● **Assignment**: Could you output each line below exactly as it appears, excluding any pictures?

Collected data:
-- Opening Marker --
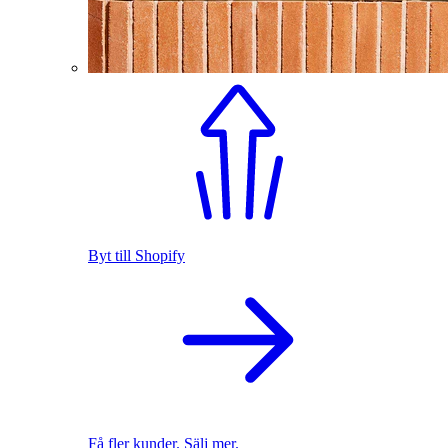
Byt till Shopify
Få fler kunder. Sälj mer.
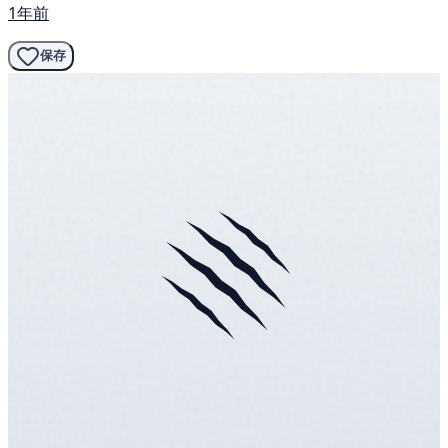
1年前
保存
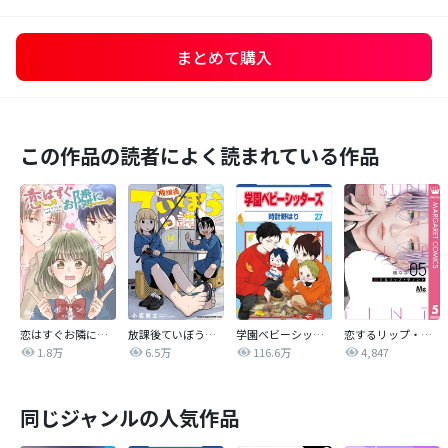
まとめて購入
この作品の読者によく読まれている作品
恋はすぐお隣に【タテヨミ】
放課後ていぼう日誌
学園ベビーシッターズ
恋するリップ・ティント
1.8万
6.5万
116.6万
4,847
同じジャンルの人気作品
-- Closing Marker --
● **Answer for the task**:
Byt till Shopify
Få fler kunder. Sälj mer.
1年前
保存
まとめて購入
この作品の読者によく読まれている作品
恋はすぐお隣に【タテヨミ】
放課後ていぼう日誌
学園ベビーシッターズ
恋するリップ・ティント
1.8万
6.5万
116.6万
4,847
同じジャンルの人気作品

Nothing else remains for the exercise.